▼屍鬼と人狼・夏徹っぽい徹夏
病み気味
「徹ちゃんに、プレゼントやるよ」
そう言って夏野は、ちらりと口端に笑みを浮かべた。それはそう遠くない昔、夏野が俺に向けてくれていた笑顔とは比べるべくもないが、それでもこおった心臓がドクンと躍った気がした。だって今の夏野が俺に笑いかけてくれるなんて、本当に、滅多にないことなんだ。
「プレゼント…」
「いつもスパイとしてしっかり働いてくれてるだろ。だから、ご褒美」
「……」
ご褒美、という響きは甘かったけど、容易に信じるワケにはいかなかった。これまでも、ご褒美とか、報酬とかいう名目で、いろいろ辛い目をみてきた。夏野に何をされても甘んじて受けいれる、それが今俺のできる唯一で殆ど存在意義でもあるし、辛いなんて言う資格はないのだけども。
少し体を固くして待っていると、夏野は引き出しから大きめの包みを取り出した。
「ハイ」
「あ、ああ。さんきゅ…」
本当にものを貰えるとは思わなかったから、正直驚いた。おそるおそる包みを解いていって、現れた思わぬモノに思わず手が止まる。
「夏野……これ」
「いいだろ。父さんに頼んで作って貰ったんだ」
それは、首輪だった。
丁寧に作りこまれたとわかる、上品で重厚な赤の革。バックルは鈍く光る鉛色の金属。
大型犬用なのか、サイズは両手に乗らないくらい大きかった。
けれど、夏野がこれを犬の為にあつらえた訳じゃないのは、十分すぎるほどわかっていた。
「似合うと思うよ」
真っ直ぐ俺を貫く瞳。一瞬だけ言葉にしがたい思いで目が泳いでしまったが、黙って頷き、それを手にとった。
「貸して。…俺がやるから」
珍しく、夏野の方から俺へ手を伸ばしてくる。素直に歩み寄って、夏野が腰掛けるベッドの下、板張りの床に直接座りこんだ。それこそ本物の犬のように。
何も間違っちゃいない。既にひとですらない俺は、言わば夏野の犬なんだろう。そんなものでも側にいられるだけ幸せだ。同時に、辰巳や沙子たち…兼正の奴らの犬でもあるのは、情けないけど。
夏野の手で少しキツめに首輪を締められても、窮屈さは感じなかった。あ…もう息してないんだったっけ。
顔をあげると、どこか満足げに目を細めた夏野が、首に巻き付くそれを、形のいい人差し指でなぞっていく。
その動作があんまり綺麗で、俺は思わず、離れていくその指を目で追ってしまう。
「安心しろよ。徹ちゃん」
最近じゃ殆ど許されない近さで、夏野の声がした。年下なのに落ち着いた、耳に心地いい声。うぬぼれかもしれないが、俺の前ではほんの少し柔らかく、時々年相応の幼さを覗かせるのが、たまらなく好きだった。

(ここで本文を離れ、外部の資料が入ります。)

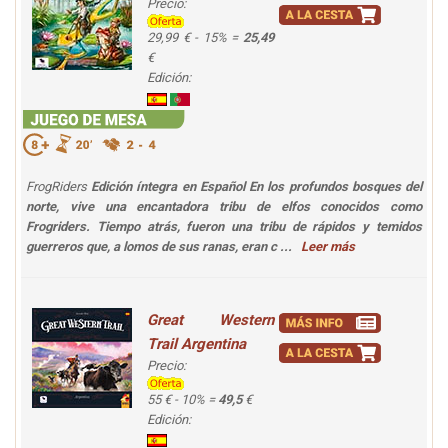
Precio:
29,99 € - 15% =
25,49
€
Edición:
FrogRiders
Edición íntegra en Español
En los profundos bosques del
norte, vive una encantadora tribu de elfos conocidos como
Frogriders. Tiempo atrás, fueron una tribu de rápidos y temidos
guerreros que, a lomos de sus ranas, eran c ...
Leer más
Great Western
Trail Argentina
Precio:
55 € - 10% =
49,5
€
Edición:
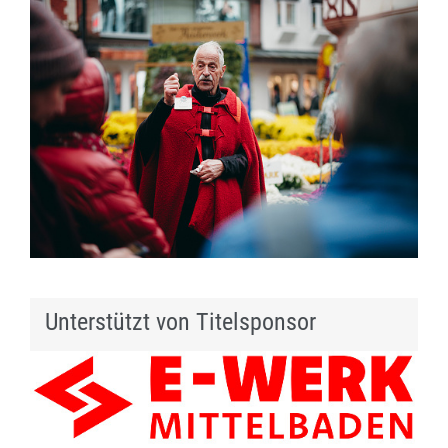
Unterstützt von Titelsponsor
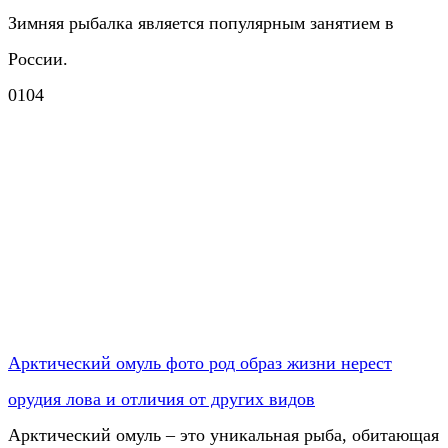
Зимняя рыбалка является популярным занятием в
России.
0
104
Арктический омуль фото род образ жизни нерест
орудия лова и отличия от других видов
Арктический омуль – это уникальная рыба, обитающая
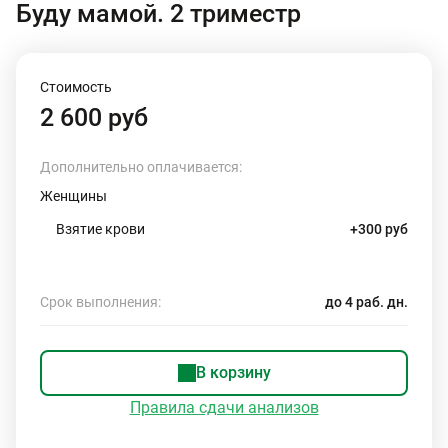
Буду мамой. 2 триместр
Стоимость
2 600 руб
Дополнительно оплачивается:
Женщины
Взятие крови
+300 руб
Срок выполнения:
до 4 раб. дн.
В корзину
Правила сдачи анализов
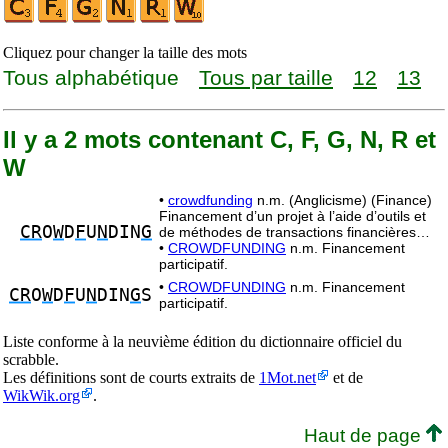
Cliquez pour changer la taille des mots
Tous alphabétique
Tous par taille
12
13
Il y a 2 mots contenant C, F, G, N, R et
W
•
crowdfunding
n.m. (Anglicisme) (Finance)
Financement d’un projet à l’aide d’outils et
CR
O
W
D
F
U
N
DIN
G
de méthodes de transactions financières…
•
CROWDFUNDING
n.m. Financement
participatif.
•
CROWDFUNDING
n.m. Financement
CR
O
W
D
F
U
N
DIN
G
S
participatif.
Liste conforme à la neuvième édition du dictionnaire officiel du
scrabble.
Les définitions sont de courts extraits de
1Mot.net
et de
WikWik.org
.
Haut de page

「あんたは俺が大事に飼って、最後にはちゃんと……、殺してやるから」
おかしいかな。
その殺してやる、が、俺には殺してくれ、と言ってるように聞こえるんだ、夏野。
「…ああ、」
哀れな飼い犬は、自分を縛る首元の戒めに触れ、主の細い背を思い切り抱きたい衝動に耐えた。
★夏野さまの口から飼うって言葉が出たからには…なネタ。9巻読む前に好きにやってしまおうと思って。後悔はしてない。